Delete all similar rows except first one


I have a database that contains several rows with the same values but a different timestamp. This was caused by an error and now I want to delete the incorrect values. There are too many values to delete manually. In one column, a number is counted up that is reset daily, so there may also be similar rows with different days, which is why I only want to delete similar rows that were written to the database one hour after the first entry. The entries must all contain the same value in the Mode and Value column.

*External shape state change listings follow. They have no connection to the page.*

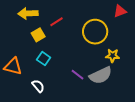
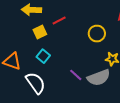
yellow circle: (95, 32) -> (97, 34), size x0.7
white semicircle: (38, 86) -> (36, 83), size x1.6

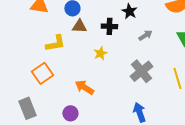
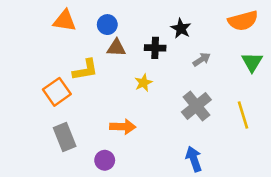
orange square: (42, 73) -> (57, 92), moved
orange arrow: (84, 87) -> (123, 127), turned 150
gray rectangle: (27, 108) -> (65, 137), moved

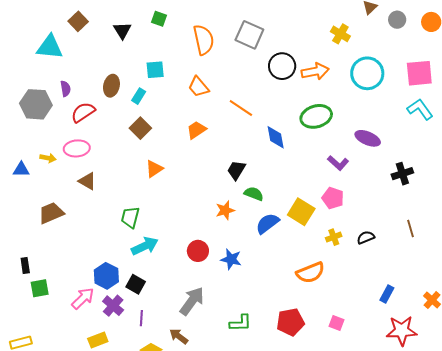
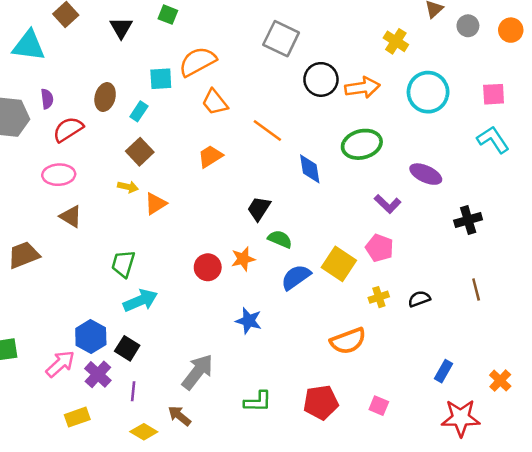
orange semicircle: (204, 40) -> (198, 62), moved, turned -108
pink square: (419, 73) -> (494, 94), size x0.7
yellow arrow: (48, 158) -> (128, 187), moved
red circle: (198, 251) -> (208, 267), moved

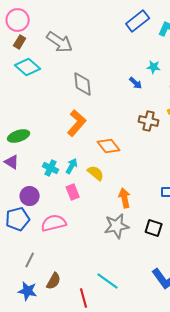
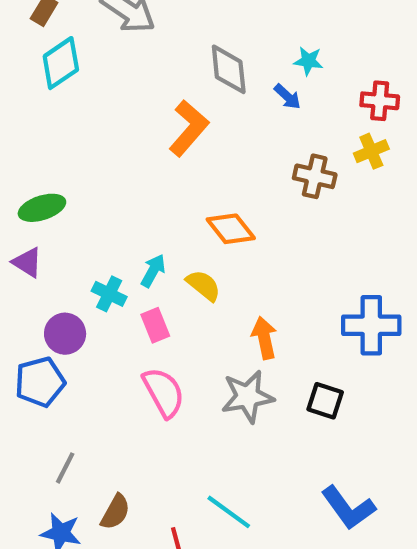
cyan diamond: (28, 67) -> (61, 63), turned -75
cyan star: (154, 67) -> (308, 61), moved
gray diamond: (83, 84) -> (229, 69), moved
orange L-shape: (77, 123) -> (189, 128), moved
cyan cross: (51, 168) -> (109, 294), moved
pink semicircle: (54, 223) -> (164, 392), moved, turned 75

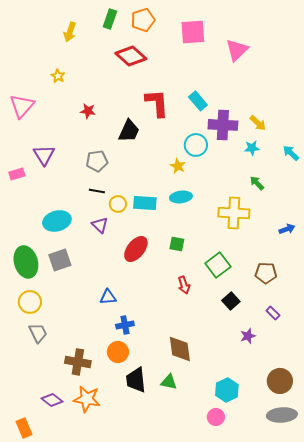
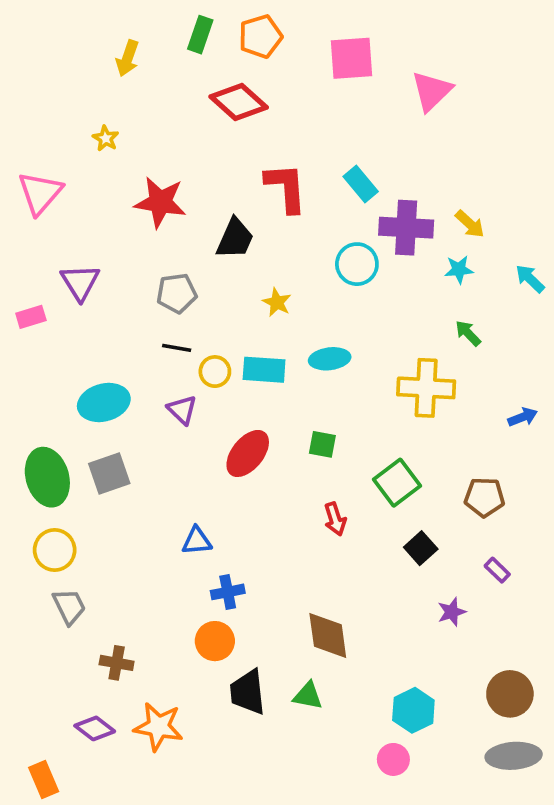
red star: (88, 111) -> (160, 202), size x1.8
yellow star: (178, 166) -> (277, 302), moved
brown cross: (78, 362) -> (117, 663), moved, size x0.7

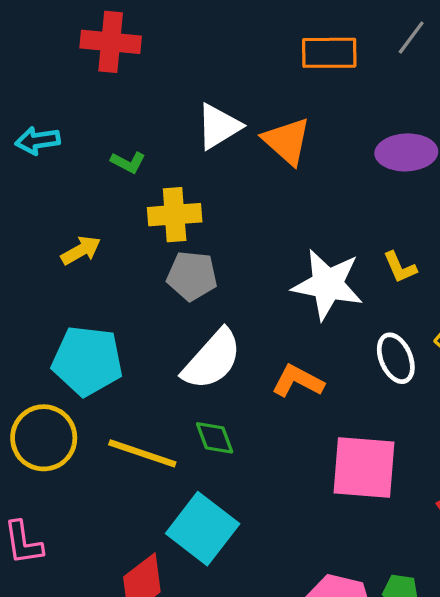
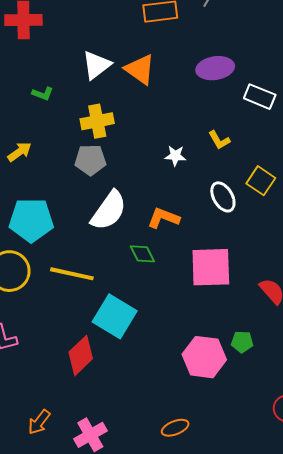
yellow cross: (175, 215) -> (97, 121), moved
white star: (328, 284) -> (175, 156), size x0.5
green diamond: (215, 438) -> (142, 254), moved

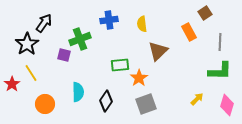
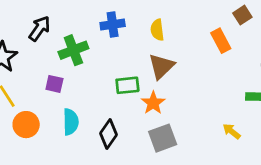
black arrow: (44, 23) -> (40, 29), moved
brown triangle: (158, 51) -> (161, 66), moved
purple square: (64, 55) -> (54, 84), moved
yellow arrow: (197, 99) -> (232, 131), turned -96
orange circle: (45, 104) -> (26, 125), moved

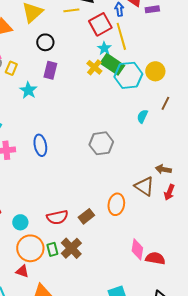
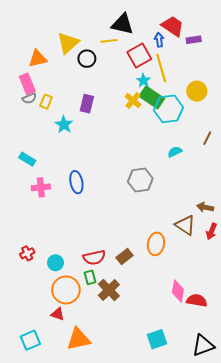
black circle: (45, 42) -> (87, 59), moved
yellow circle: (155, 71) -> (197, 91), moved
cyan semicircle: (142, 116) -> (175, 152), moved, turned 40
green rectangle: (52, 249) -> (90, 277), moved

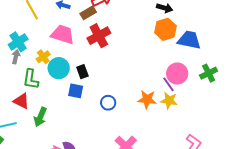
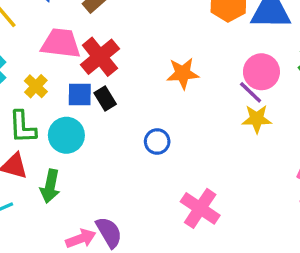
red cross: (99, 36) -> (100, 57), moved
cyan circle: (59, 68) -> (66, 135), moved
blue square: (76, 91) -> (80, 94), moved
orange star: (147, 99) -> (183, 73), moved

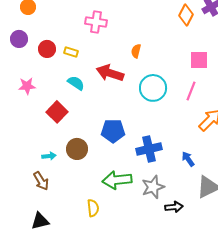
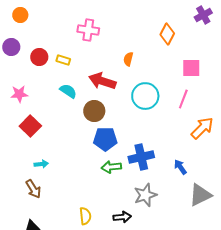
orange diamond: (186, 15) -> (167, 34), moved
red square: (57, 112) -> (30, 126), moved
brown circle: (77, 149) -> (94, 111), moved
green arrow: (117, 180) -> (111, 167), moved, size x0.7
black arrow: (174, 207) -> (122, 217), moved

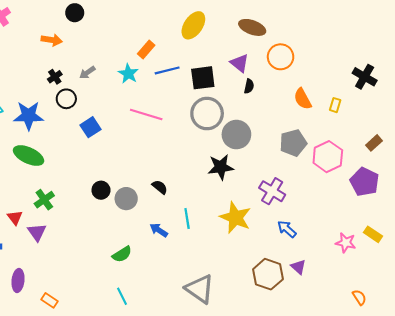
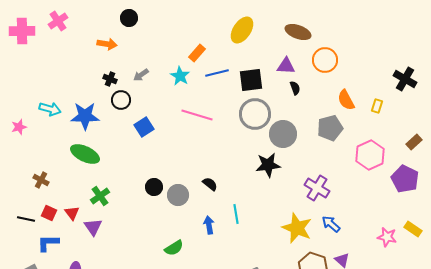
purple triangle: (240, 63) -> (286, 66), turned -36
black cross: (55, 77) -> (110, 79), turned -32
black semicircle: (249, 86) -> (295, 88), turned -32
gray pentagon: (293, 143) -> (330, 128), moved
yellow star: (235, 217) -> (297, 228), moved
blue arrow: (159, 230) -> (209, 225), turned 48

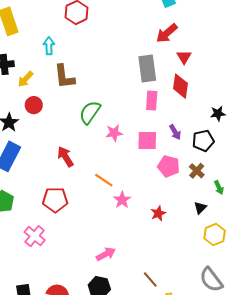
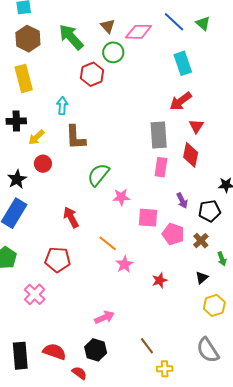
pink square: (147, 140) -> (148, 218), moved

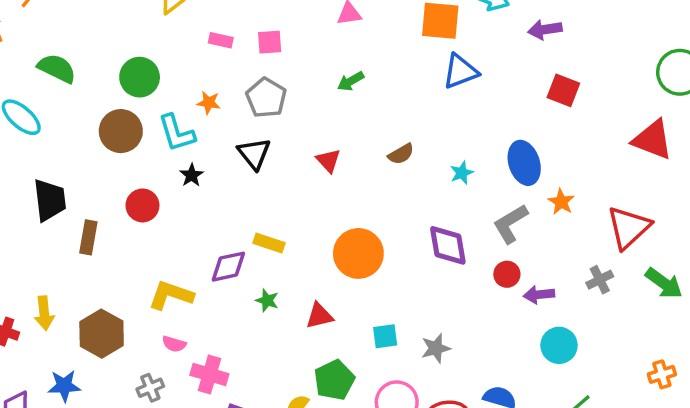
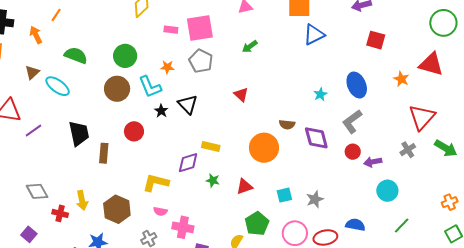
pink square: (270, 42) -> (200, 28), size x1.8
black triangle: (254, 153) -> (188, 104), moved
brown semicircle: (401, 154) -> (287, 124), moved, turned 42
orange star: (561, 202) -> (401, 79), moved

This is what my datatable looks like:

id timestamp mode value
1 2024-08-20 08:45:30 finished/X/2 55
2 2024-08-20 08:46:20 finished/X/2 55
3 2024-08-20 08:47:50 finished/X/2 55
4 2024-08-20 14:45:30 finished/Z/5 67
5 2024-08-20 14:47:15 finished/Z/5 67
6 2024-08-20 14:50:25 finished/Z/5 67
7 2024-08-21 10:20:45 finished/X/2 32
8 2024-08-21 10:21:30 finished/X/2 32
9 2024-08-21 12:20:55 finished/X/2 55

In this case, I would like to use the query to delete the rows in which the ID is 2, 3, 5, 6 & 8

I have already tried to filter the data with a join but got no result.


Solution

  • Here is an updated SQL-Server based solution:

    SELECT id,timestamp,mode,value FROM (
     SELECT *,row_number() OVER (partition by value,mode,cast(timestamp as date) order by timestamp) rn 
     FROM #tmp
     ) tbl WHERE rn=1 ORDER BY id
    

    (See demo here: https://data.stackexchange.com/stackoverflow/query/1858218/filter-out-the-first-values-of-repeated-entries )

    Admittedly, this solution will not directly "delete" the duplicate rows from your table but instead it will create a new table containing the desired rows. You could insert the resulting rows into a new table, rename the tables accordingly and eventually delete the old one. This would give you time and opportunity to check the newly created table before releasing it to the public.